Types of Shots

These are terms that we clarified for ourselves at Broadway Comics to simplify the working relationship between the writing team and the artists. We gave copies of the full document (with many more pictures) out to each penciller who worked from our scripts just so we could be sure we were talking about the same things. Each heading links to a version of the same document with a few examples of comic book panels that illustrate the definition. The definitions describe the depth from the camera to the subject.

CLOSE SHOTS - (click for visual) Good for conveying details, emotion, reactions, expressions.

  • EXTREME CLOSE-UP - A shot in which a small object or part of an object fills the entire frame, usually cropped.
  • CLOSE-UP - A shot in which the subject fills most of the frame with little space around it.
  • BUST SHOT - A shot in which the main subject is fills much of the frame, but more of the surroundings are shown. As in a head and shoulders or portrait type shot of a person.

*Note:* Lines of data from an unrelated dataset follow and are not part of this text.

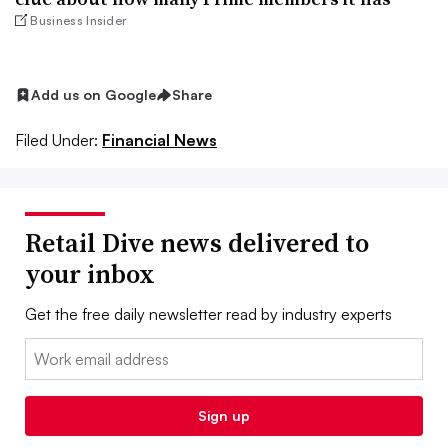
Business Insider
Add us on Google
Share
Filed Under:
Financial News
Retail Dive news delivered to
your inbox
Get the free daily newsletter read by industry experts
Email:
Sign up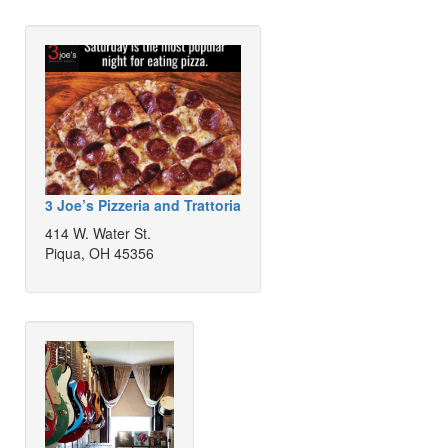
3 Joe’s Pizzeria and Trattoria
414 W. Water St.
Piqua, OH 45356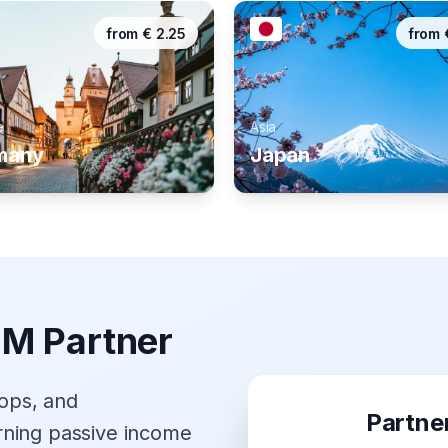
from
€
2.25
from
e
Asia
many
Japan
IM Partner
hops, and
Partne
rning passive income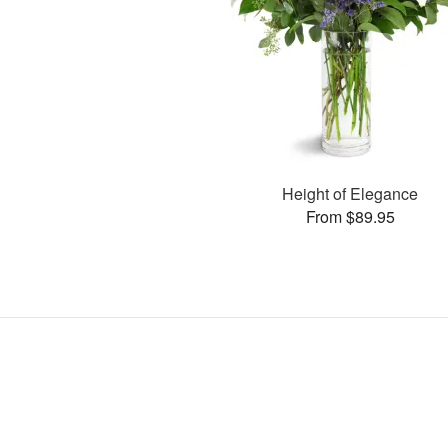
Height of Elegance
From $89.95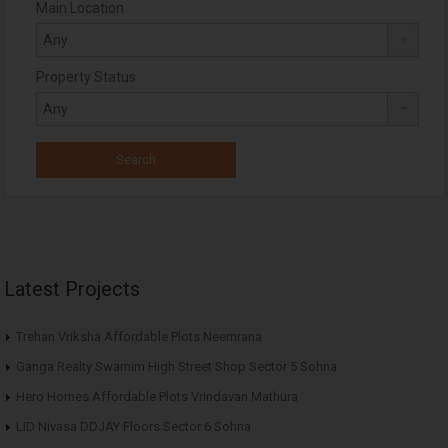
Main Location
Property Status
Latest Projects
Trehan Vriksha Affordable Plots Neemrana
Ganga Realty Swarnim High Street Shop Sector 5 Sohna
Hero Homes Affordable Plots Vrindavan Mathura
LID Nivasa DDJAY Floors Sector 6 Sohna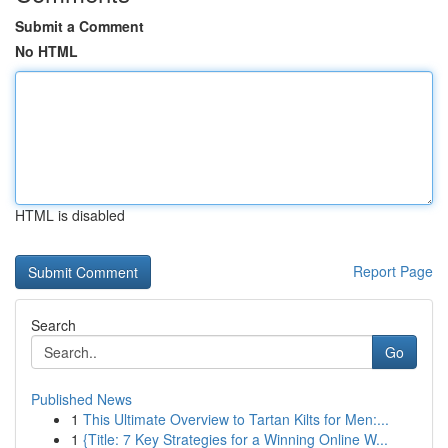
Submit a Comment
No HTML
HTML is disabled
Report Page
Search
Go
Published News
1
This Ultimate Overview to Tartan Kilts for Men:...
1
{Title: 7 Key Strategies for a Winning Online W...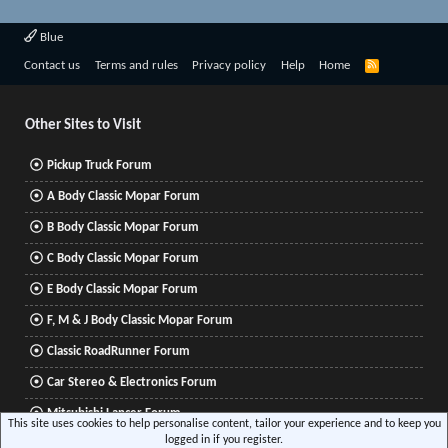
Blue
R
Contact us
Terms and rules
Privacy policy
Help
Home
S
S
Other Sites to Visit
Pickup Truck Forum
A Body Classic Mopar Forum
B Body Classic Mopar Forum
C Body Classic Mopar Forum
E Body Classic Mopar Forum
F, M & J Body Classic Mopar Forum
Classic RoadRunner Forum
Car Stereo & Electronics Forum
Mitsubishi Lancer Forum
This site uses cookies to help personalise content, tailor your experience and to keep you
logged in if you register.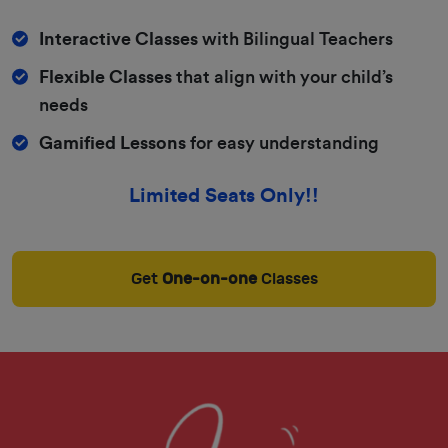
Interactive Classes
with Bilingual Teachers
Flexible Classes
that align with your child’s
needs
Gamified Lessons
for easy understanding
Limited Seats Only!!
Get
One-on-one
Classes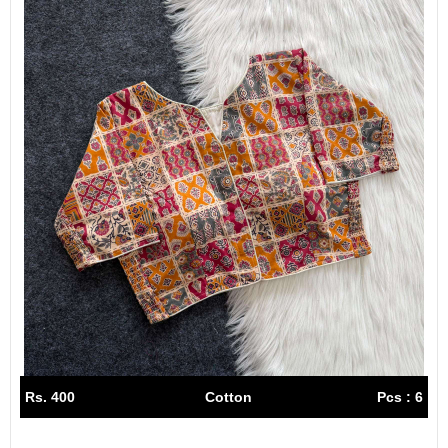
Rs. 400
Cotton
Pcs : 6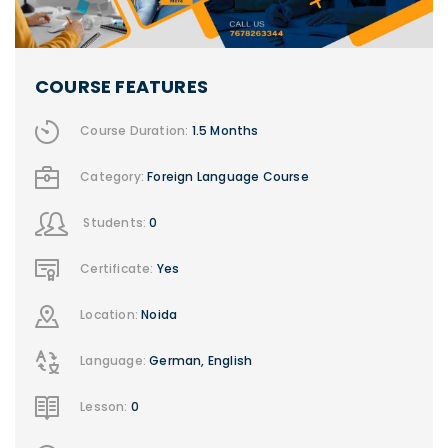
COURSE FEATURES
Course Duration:
1.5 Months
Category:
Foreign Language Course
Students:
0
Certificate:
Yes
Location:
Noida
Language:
German, English
Lesson:
0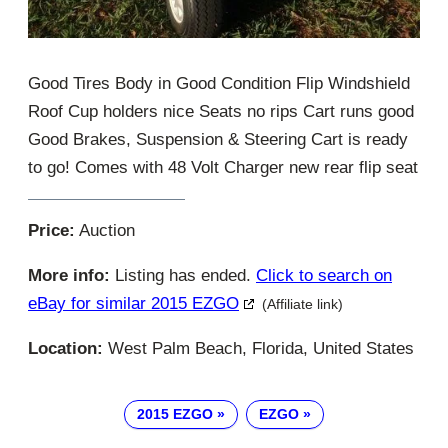
Good Tires Body in Good Condition Flip Windshield
Roof Cup holders nice Seats no rips Cart runs good
Good Brakes, Suspension & Steering Cart is ready
to go! Comes with 48 Volt Charger new rear flip seat
Price:
Auction
More info:
Listing has ended.
Click to search on
eBay for similar 2015 EZGO
(Affiliate link)
Location:
West Palm Beach, Florida, United States
2015 EZGO
EZGO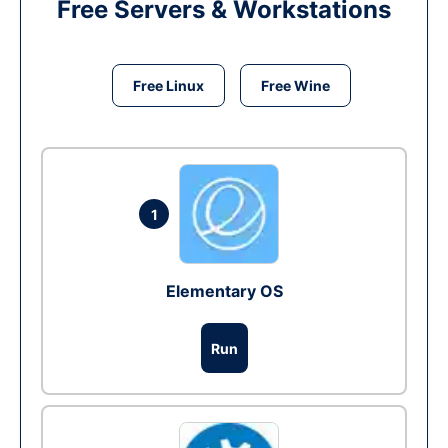
Free Servers & Workstations
Free Linux
Free Wine
1
Elementary OS
Run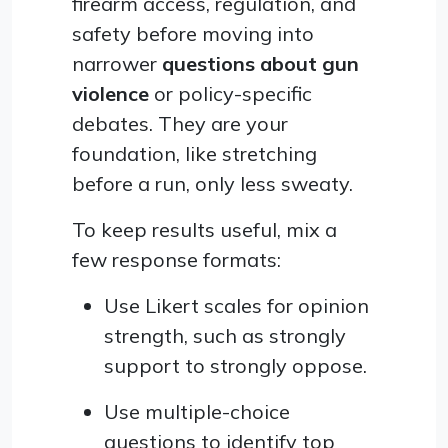
firearm access, regulation, and
safety before moving into
narrower
questions about gun
violence
or policy-specific
debates. They are your
foundation, like stretching
before a run, only less sweaty.
To keep results useful, mix a
few response formats:
Use Likert scales for opinion
strength, such as strongly
support to strongly oppose.
Use multiple-choice
questions to identify top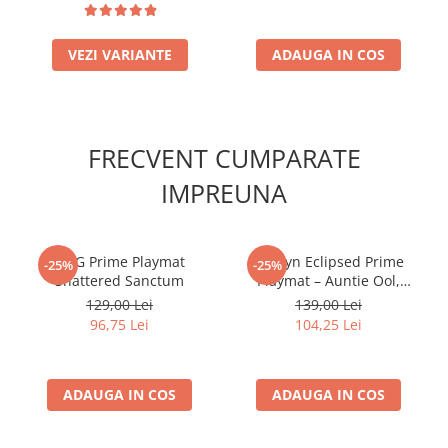
Accesorii Clasice
Book Nooks
VEZI VARIANTE
ADAUGA IN COS
Hello Kitty - Produse Oficiale
Sanrio
Comic Books (Benzi Desenate)
FRECVENT CUMPARATE
Trading Card Games
DragonBallZ
IMPREUNA
Yu-Gi-Oh!
Yu Gi Oh
MTG Prime Playmat
Lorwyn Eclipsed Prime
-25%
-25%
Pokemon TCG
Shattered Sanctum
Playmat – Auntie Ool,
Cursewretch
129,00 Lei
139,00 Lei
Accesorii TCG
96,75 Lei
104,25 Lei
Digimon Card Game
Cardfight!! Vanguard
ADAUGA IN COS
ADAUGA IN COS
Weis Schwarz
Flesh and Blood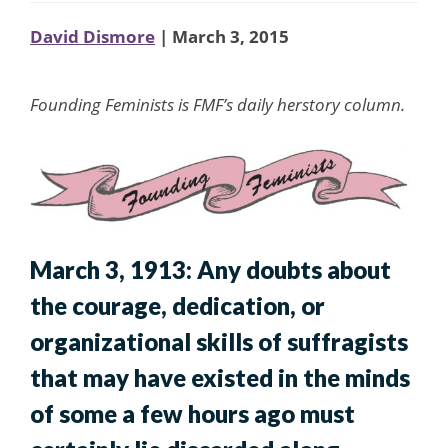
David Dismore
| March 3, 2015
Founding Feminists is FMF’s daily herstory column.
March 3, 1913: Any doubts about
the courage, dedication, or
organizational skills of suffragists
that may have existed in the minds
of some a few hours ago must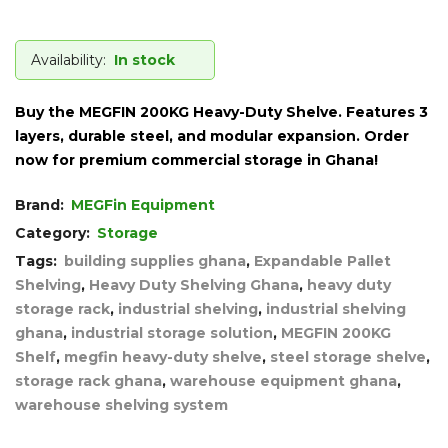
Availability:
In stock
Buy the MEGFIN 200KG Heavy-Duty Shelve. Features 3
layers, durable steel, and modular expansion. Order
now for premium commercial storage in Ghana!
Brand:
MEGFin Equipment
Category:
Storage
Tags:
building supplies ghana
,
Expandable Pallet
Shelving
,
Heavy Duty Shelving Ghana
,
heavy duty
storage rack
,
industrial shelving
,
industrial shelving
ghana
,
industrial storage solution
,
MEGFIN 200KG
Shelf
,
megfin heavy-duty shelve
,
steel storage shelve
,
storage rack ghana
,
warehouse equipment ghana
,
warehouse shelving system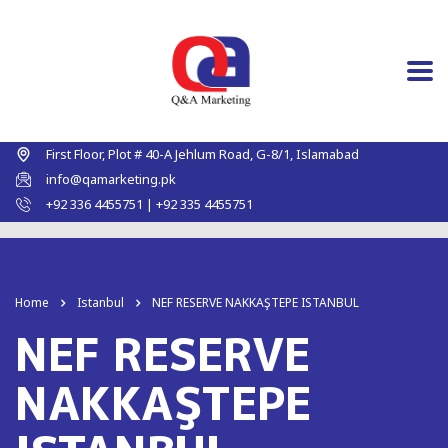
First Floor, Plot # 40-A Jehlum Road, G-8/1, Islamabad
info@qamarketing.pk
+92 336 4455751 | +92 335 4455751
Home
Istanbul
NEF RESERVE NAKKAŞTEPE ISTANBUL
NEF RESERVE
NAKKAŞTEPE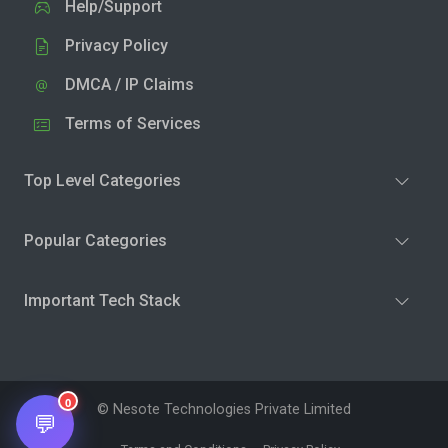
Help/Support
Privacy Policy
DMCA / IP Claims
Terms of Services
Top Level Categories
Popular Categories
Important Tech Stack
0
© Nesote Technologies Private Limited
💬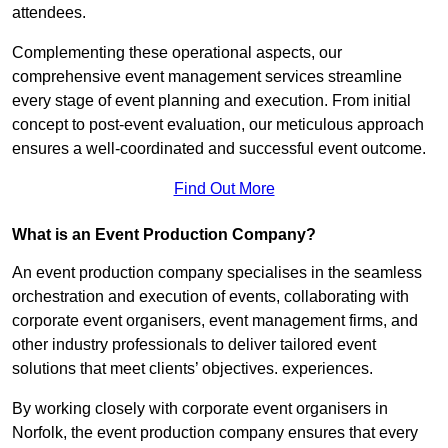
attendees.
Complementing these operational aspects, our
comprehensive event management services streamline
every stage of event planning and execution. From initial
concept to post-event evaluation, our meticulous approach
ensures a well-coordinated and successful event outcome.
Find Out More
What is an Event Production Company?
An event production company specialises in the seamless
orchestration and execution of events, collaborating with
corporate event organisers, event management firms, and
other industry professionals to deliver tailored event
solutions that meet clients’ objectives. experiences.
By working closely with corporate event organisers in
Norfolk, the event production company ensures that every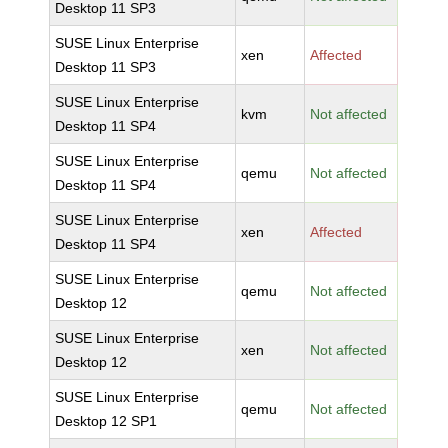
Desktop 11 SP3
SUSE Linux Enterprise
xen
Affected
Desktop 11 SP3
SUSE Linux Enterprise
kvm
Not affected
Desktop 11 SP4
SUSE Linux Enterprise
qemu
Not affected
Desktop 11 SP4
SUSE Linux Enterprise
xen
Affected
Desktop 11 SP4
SUSE Linux Enterprise
qemu
Not affected
Desktop 12
SUSE Linux Enterprise
xen
Not affected
Desktop 12
SUSE Linux Enterprise
qemu
Not affected
Desktop 12 SP1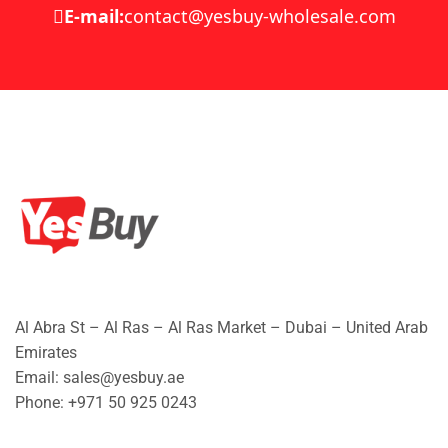
E-mail:
contact@yesbuy-wholesale.com
Al Abra St – Al Ras – Al Ras Market – Dubai – United Arab
Emirates
Email: sales@yesbuy.ae
Phone: +
971 50 925 0243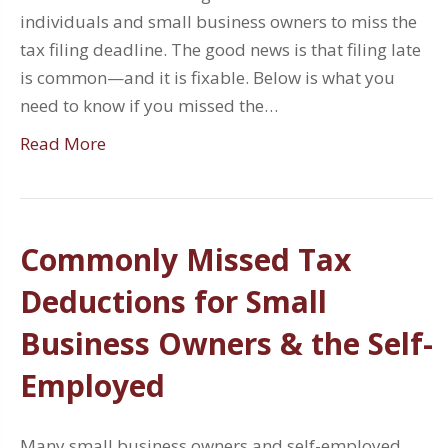
individuals and small business owners to miss the
tax filing deadline. The good news is that filing late
is common—and it is fixable. Below is what you
need to know if you missed the…
Read More
Commonly Missed Tax
Deductions for Small
Business Owners & the Self-
Employed
Many small business owners and self-employed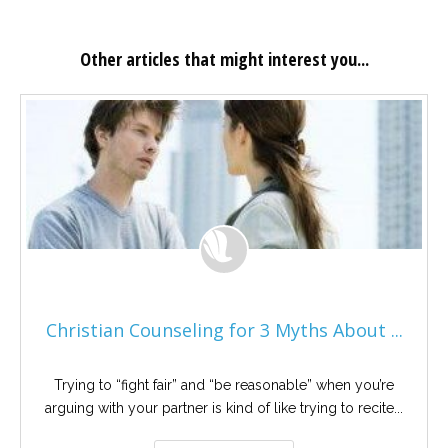
Other articles that might interest you...
Christian Counseling for 3 Myths About ...
Trying to “fight fair” and “be reasonable” when you’re
arguing with your partner is kind of like trying to recite...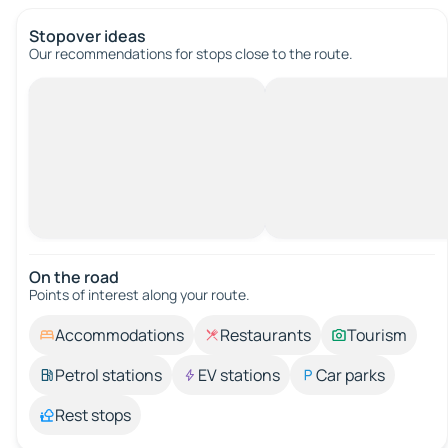
Stopover ideas
Our recommendations for stops close to the route.
On the road
Points of interest along your route.
Accommodations
Restaurants
Tourism
Petrol stations
EV stations
Car parks
Rest stops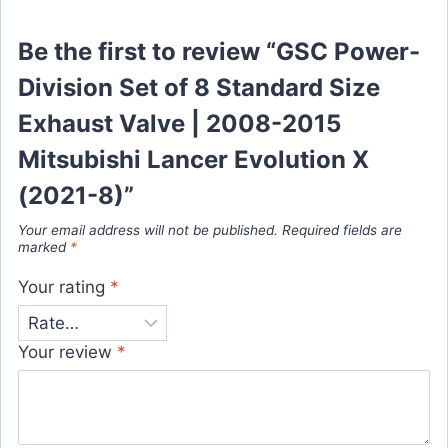
Be the first to review “GSC Power-
Division Set of 8 Standard Size
Exhaust Valve | 2008-2015
Mitsubishi Lancer Evolution X
(2021-8)”
Your email address will not be published.
Required fields are
marked
*
Your rating
*
Your review
*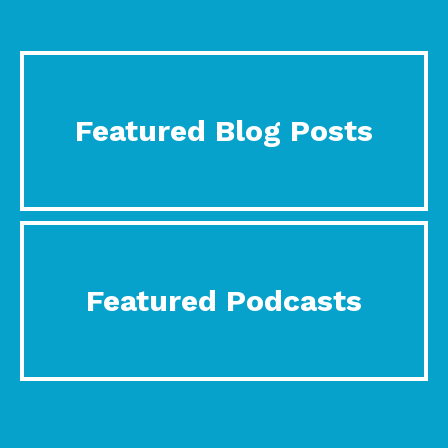
Featured Blog Posts
Featured Podcasts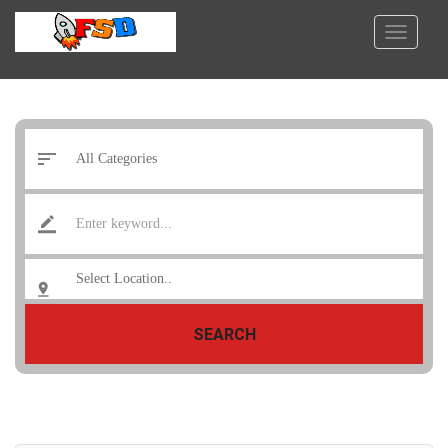
SEARCH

MEDIUM SHOTS - (click for visual) Good for establishing figures and body language, human size action.

  • CLOSE MEDIUM SHOT - A shot with the subject near to the camera and clearly visible, but most likely partially cropped
  • MEDIUM SHOT - A shot which shows the subject and its surroundings equally well. Usually full figures.
  • LONG MEDIUM SHOT - A shot where meaningful information and details are still clearly visible, but the subject of the frame occupies less of the space than the surroundings.

LONG SHOTS - (click for visual) Good for setting locale, showing location of objects, showing an area, showing big action.

  • LONG SHOT - A shot at such a distance that few details and little meaningful information about the object of the frame can be readily seen.
  • DISTANT LONG SHOT - A shot where the object can still be clearly seen, but no meaningful information about the object is discernible at all.
  • EXTREME LONG SHOT - A shot that is so distant that the main object is a dot or is not visible at all.


  • ESTABLISHING SHOT - A shot that shows enough of the surroundings to establish the locale adequate to the telling of the story.
  • HIGH ANGLE or BIRD'S EYE VIEW or DOWN SHOT - A view from an angle higher than normal eye level.
  • LOW ANGLE or WORM'S EYE VIEW or UP SHOT - A view from an angle lower than normal eye level, frequently the ground level.
  • DIAGRAMMATIC SHOT - A view from normal eye level at 90 degrees to the action or interaction of the subjects.
  • STRAIGHT ON or DEAD ON SHOT - A view from directly in front of the subject.
  • OVERHEAD SHOT - A shot from directly above or almost directly above the subject.
  • PANORAMIC SHOT - A wide angle shot which is similar to the viewpoint of a panoramic camera.
  • FULL FIGURE SHOT - A view in which the subject is not cropped.